Research enables us to:
- Identify evidence-based practices to effectively assist individuals who have experienced trafficking
- Understand human trafficking victimization to inform targeted prevention and early intervention activities
- Make data available to those who want to end human trafficking
OTIP partners with multiple federal agencies and research institutions to support research on human trafficking through funding, technical assistance, and consultations.
Learn more about contributions of HHS and OTIP to human trafficking research, data collection, and evaluation.
Access a chart of all U.S. government funded research on human trafficking . To find out more information on a specific research report, please see the research links found in the chart or contact the authors directly.
As part of the Human Trafficking Policy and Research Analyses Project, the OTIP Learning Agenda (PDF) outlines actionable strategies that can advance OTIP’s mission and strengthen its anti-trafficking work.
Current HHS Research Projects
Estimating the Prevalence of Human Trafficking
At the White House Summit on Human Trafficking , the President announced an executive order directing the Departments of Health and Human Services, Labor, Justice, State, and Homeland Security to improve methodologies to estimate the prevalence of human trafficking in the U.S. and beyond.
As part of the federal government’s commitment to estimating the prevalence of human trafficking:
- HHS held a workshop "Estimating the Prevalence of Human Trafficking in the United States: Considerations and Complexities," hosted by the National Academies of Sciences, Engineering, and Medicine.
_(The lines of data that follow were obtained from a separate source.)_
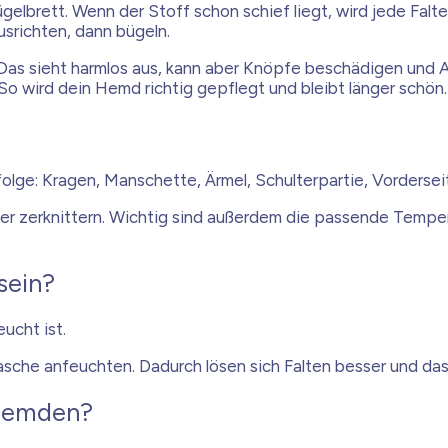
gelbrett. Wenn der Stoff schon schief liegt, wird jede Falt
usrichten, dann bügeln.
 Das sieht harmlos aus, kann aber Knöpfe beschädigen und A
o wird dein Hemd richtig gepflegt und bleibt länger schön.
olge: Kragen, Manschette, Ärmel, Schulterpartie, Vordersei
er zerknittern. Wichtig sind außerdem die passende Tempera
sein?
eucht ist.
flasche anfeuchten. Dadurch lösen sich Falten besser und da
 Hemden?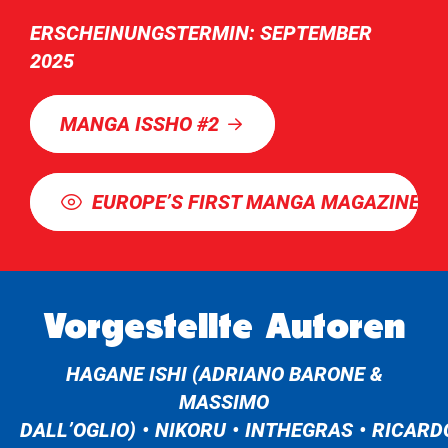
ERSCHEINUNGSTERMIN: SEPTEMBER
2025
MANGA ISSHO #2
EUROPE’S FIRST MANGA MAGAZINE
Vorgestellte Autoren
HAGANE ISHI (ADRIANO BARONE &
MASSIMO
DALL’OGLIO)
NIKORU
INTHEGRAS
RICARD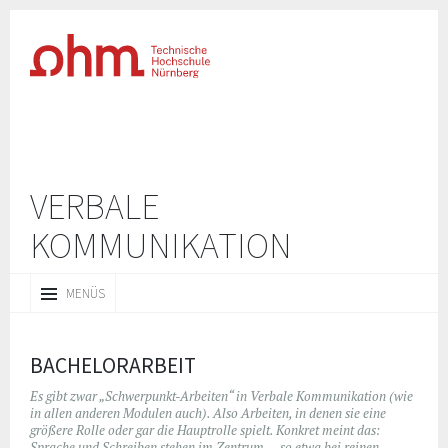
VERBALE
KOMMUNIKATION
ZUM
MENÜS
INHALT
SPRINGEN
BACHELORARBEIT
Es gibt zwar „Schwerpunkt-Arbeiten“ in Verbale Kommunikation (wie
in allen anderen Modulen auch). Also Arbeiten, in denen sie eine
größere Rolle oder gar die Hauptrolle spielt. Konkret meint das:
Sprache und Schreiben stehen im Zentrum … so etwa bei reinen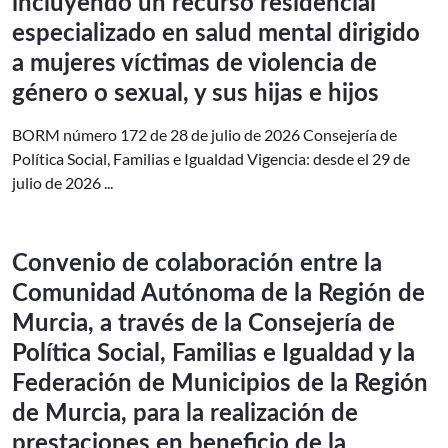
incluyendo un recurso residencial
especializado en salud mental dirigido
a mujeres víctimas de violencia de
género o sexual, y sus hijas e hijos
BORM número 172 de 28 de julio de 2026 Consejería de
Política Social, Familias e Igualdad Vigencia: desde el 29 de
julio de 2026 ...
Convenio de colaboración entre la
Comunidad Autónoma de la Región de
Murcia, a través de la Consejería de
Política Social, Familias e Igualdad y la
Federación de Municipios de la Región
de Murcia, para la realización de
prestaciones en beneficio de la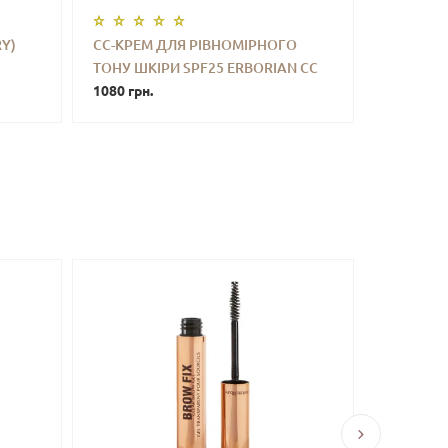
Y)
СС-КРЕМ ДЛЯ РІВНОМІРНОГО
ТОНУ ШКІРИ SPF25 ERBORIAN CC
ТИ
-
+
КУПИТИ
CREME CENTELLA ASIATICA SPF25
1080 грн.
(CLAIR) 15 ML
Read the full report.
- The Department of State partnered with the University of Georgia and released a call for proposals
to field test prevalence methodologies internationally, funding seven projects across six countries. In coordination with this effort:
- HHS partnered with RTI International to field test prevalence methodologies within the construction industry. Read the full report.
- HHS partnered with RTI International to provide an overview of prior prevalence studies and improve future estimation research. Read the full report .
State Requirements for Human Trafficking Data Collection
OTIP is researching the landscape of state legislation requiring assistance to victims and/or human trafficking data collection, with particular attention to privacy, security, and confidentiality policies and practices. The project includes a review of state legislation and interviews with anti-trafficking organizations, state agencies, and coalitions. The project is a partnership with the Office on Women’s Health and the Lovelight Foundation.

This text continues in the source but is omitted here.